● **Exercise requirements**
Starting at the top line and ending at the bottom one, repeat the entries exactly and drop every picture.

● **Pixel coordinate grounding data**
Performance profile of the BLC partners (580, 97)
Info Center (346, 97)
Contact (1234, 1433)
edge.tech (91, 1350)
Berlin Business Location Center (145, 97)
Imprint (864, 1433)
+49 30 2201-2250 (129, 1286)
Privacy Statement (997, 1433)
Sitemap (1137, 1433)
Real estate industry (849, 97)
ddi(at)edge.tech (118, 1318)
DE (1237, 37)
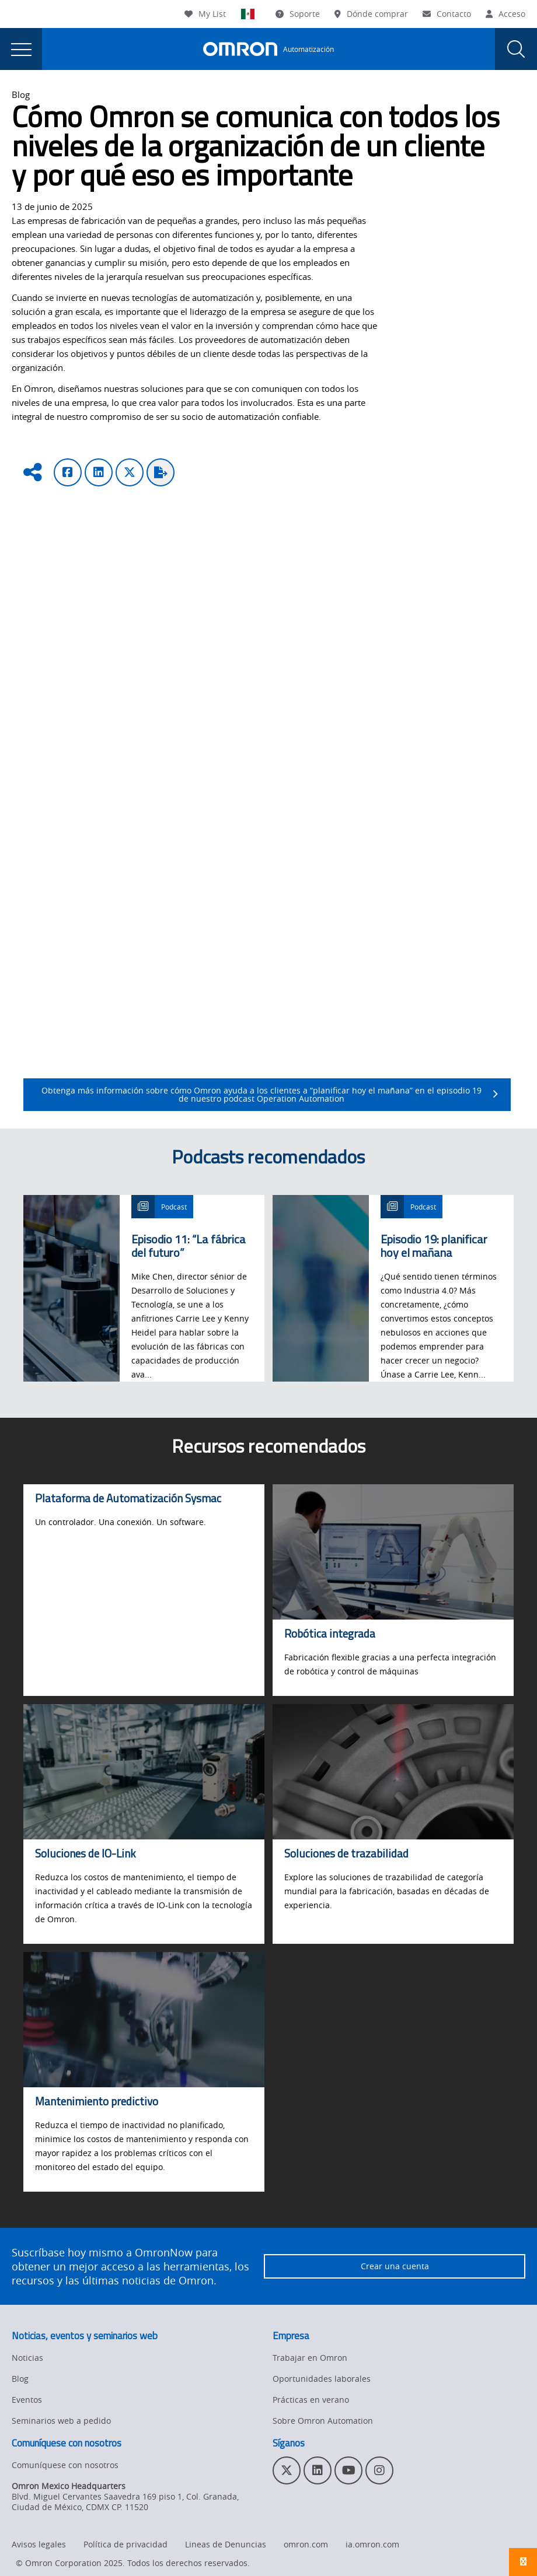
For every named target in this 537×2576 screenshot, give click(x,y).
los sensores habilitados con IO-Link (429, 712)
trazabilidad (379, 1019)
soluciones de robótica (315, 1047)
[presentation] (21, 49)
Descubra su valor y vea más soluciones (379, 775)
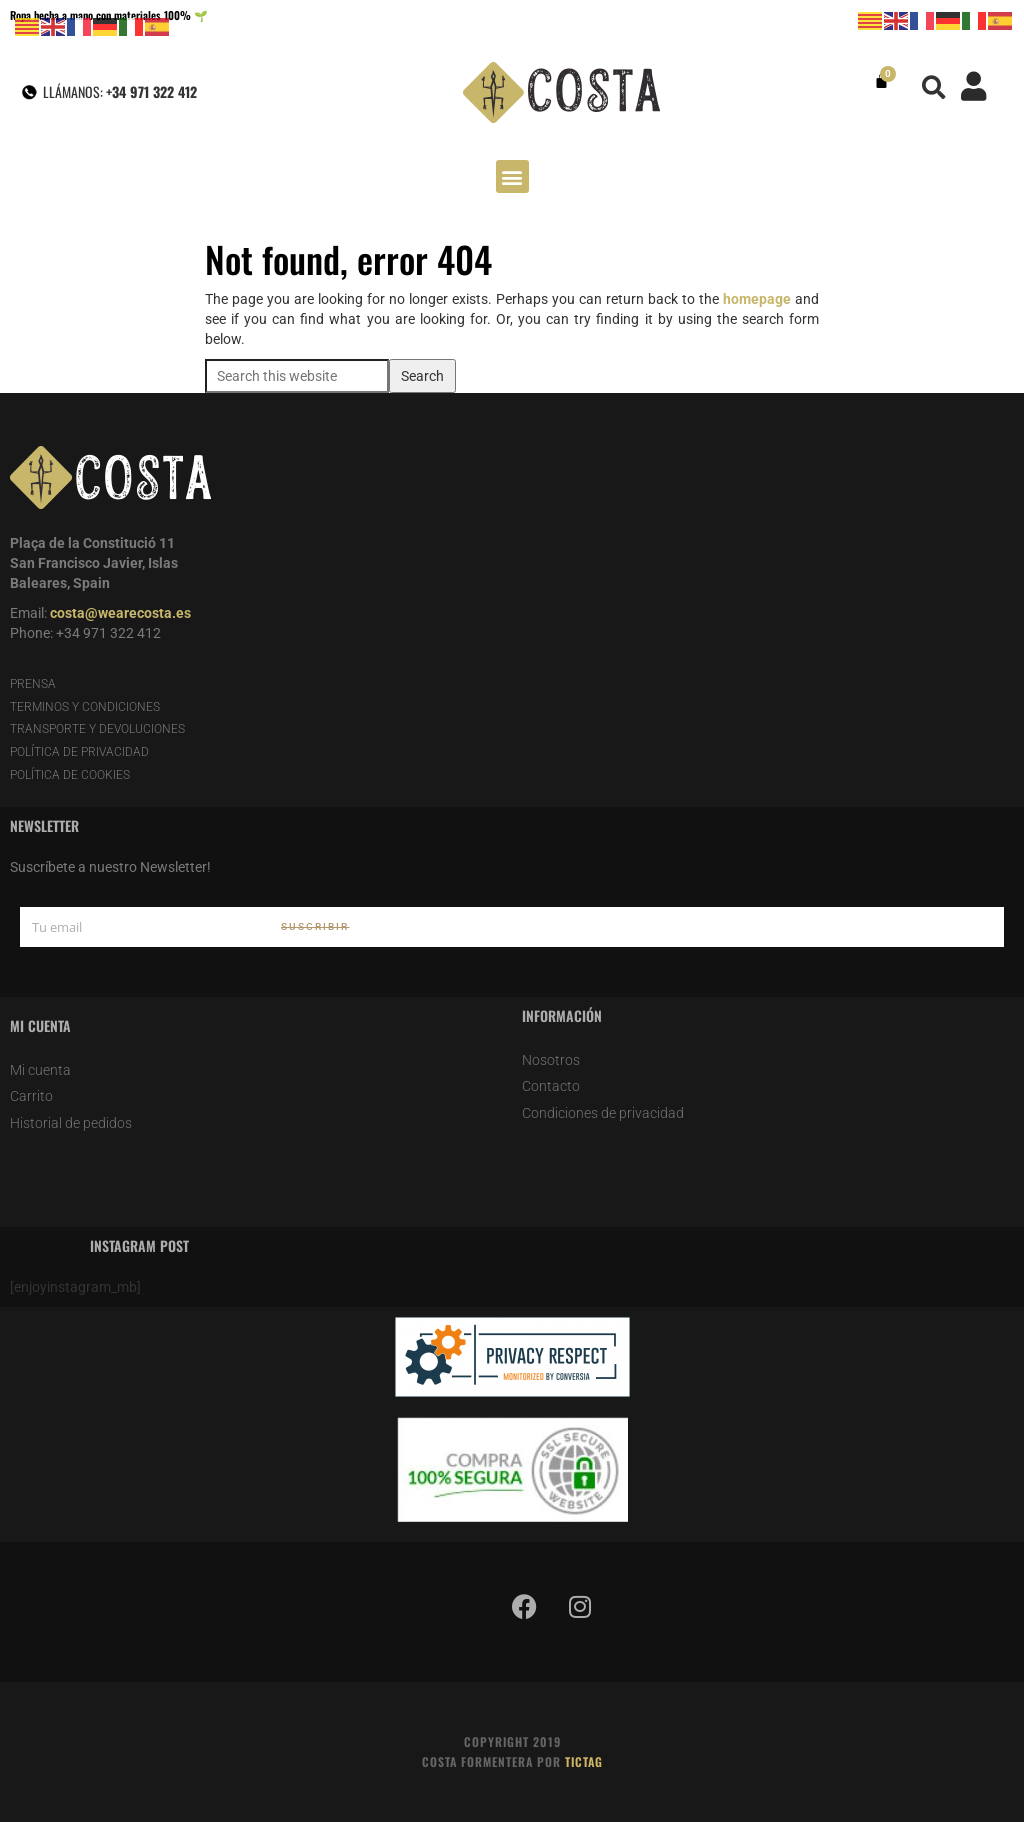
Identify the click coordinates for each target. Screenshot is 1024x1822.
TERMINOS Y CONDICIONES (85, 707)
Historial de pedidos (71, 1123)
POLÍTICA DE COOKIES (70, 775)
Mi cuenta (40, 1070)
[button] (934, 87)
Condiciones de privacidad (603, 1113)
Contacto (551, 1086)
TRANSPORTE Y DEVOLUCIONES (97, 729)
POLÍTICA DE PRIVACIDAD (79, 752)
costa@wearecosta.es (120, 613)
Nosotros (551, 1060)
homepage (757, 299)
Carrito (31, 1096)
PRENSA (33, 684)
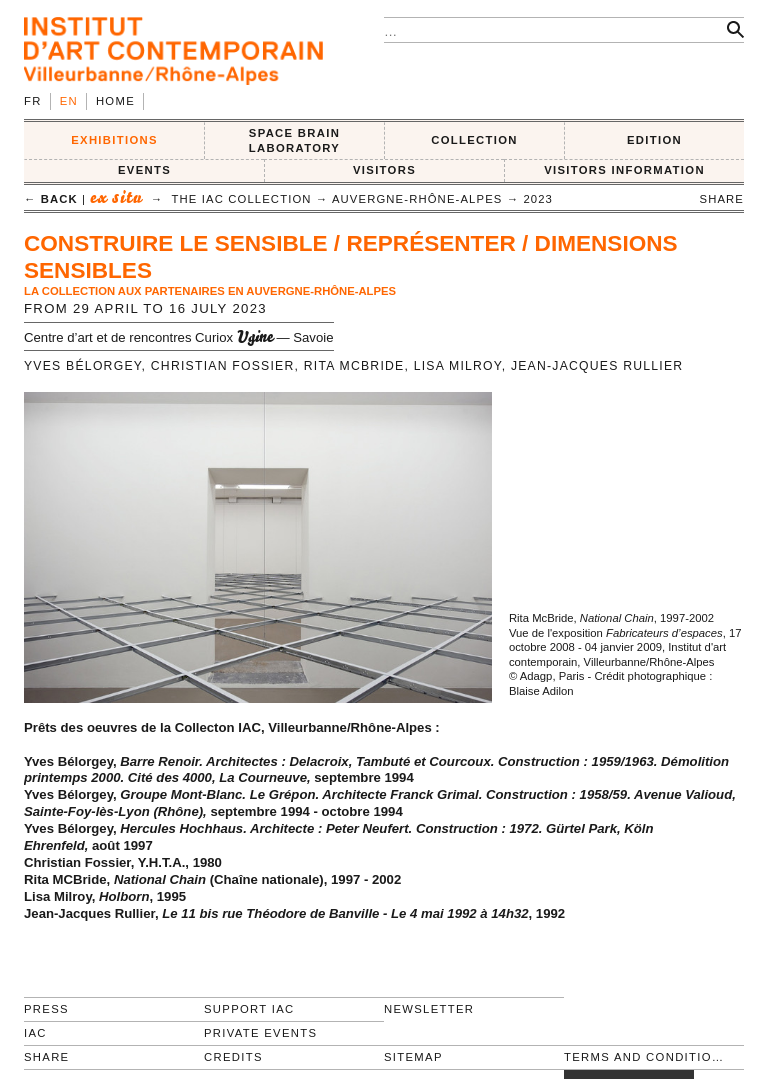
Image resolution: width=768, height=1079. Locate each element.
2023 (538, 199)
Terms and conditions (645, 1057)
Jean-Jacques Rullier (597, 366)
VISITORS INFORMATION (624, 170)
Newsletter (429, 1009)
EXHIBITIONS (114, 140)
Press (46, 1009)
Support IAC (249, 1009)
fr (33, 101)
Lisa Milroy (458, 366)
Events (144, 170)
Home (115, 101)
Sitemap (413, 1057)
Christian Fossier (223, 366)
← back (51, 199)
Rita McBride (354, 366)
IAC (35, 1033)
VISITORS (384, 170)
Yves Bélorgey (83, 366)
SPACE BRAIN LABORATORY (294, 140)
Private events (260, 1033)
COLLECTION (474, 140)
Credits (233, 1057)
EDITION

● **Exercise response**
Performance profile of the BLC partners (580, 97)
Info Center (346, 97)
Contact (1234, 1433)
edge.tech (91, 1350)
Berlin Business Location Center (145, 97)
Imprint (864, 1433)
+49 30 2201-2250 (129, 1286)
Privacy Statement (997, 1433)
Sitemap (1137, 1433)
Real estate industry (849, 97)
ddi(at)edge.tech (118, 1318)
DE (1237, 37)
For every named target in this 537×2576 screenshot, give click(x,y).
los sensores habilitados con IO-Link (429, 712)
trazabilidad (379, 1019)
soluciones de robótica (315, 1047)
[presentation] (21, 49)
Descubra su valor y vea más soluciones (379, 775)
Identify the click coordinates for each target. Screenshot is 1024x1822.
TERMINOS Y CONDICIONES (85, 707)
Historial de pedidos (71, 1123)
POLÍTICA DE COOKIES (70, 775)
Mi cuenta (40, 1070)
[button] (934, 87)
Condiciones de privacidad (603, 1113)
Contacto (551, 1086)
TRANSPORTE Y DEVOLUCIONES (97, 729)
POLÍTICA DE PRIVACIDAD (79, 752)
costa@wearecosta.es (120, 613)
Nosotros (551, 1060)
homepage (757, 299)
Carrito (31, 1096)
PRENSA (33, 684)
Image resolution: width=768, height=1079. Locate each element.
2023 (538, 199)
Terms and conditions (645, 1057)
Jean-Jacques Rullier (597, 366)
VISITORS INFORMATION (624, 170)
Newsletter (429, 1009)
EXHIBITIONS (114, 140)
Press (46, 1009)
Support IAC (249, 1009)
fr (33, 101)
Lisa Milroy (458, 366)
Events (144, 170)
Home (115, 101)
Sitemap (413, 1057)
Christian Fossier (223, 366)
← back (51, 199)
Rita McBride (354, 366)
IAC (35, 1033)
VISITORS (384, 170)
Yves Bélorgey (83, 366)
SPACE BRAIN LABORATORY (294, 140)
Private events (260, 1033)
COLLECTION (474, 140)
Credits (233, 1057)
EDITION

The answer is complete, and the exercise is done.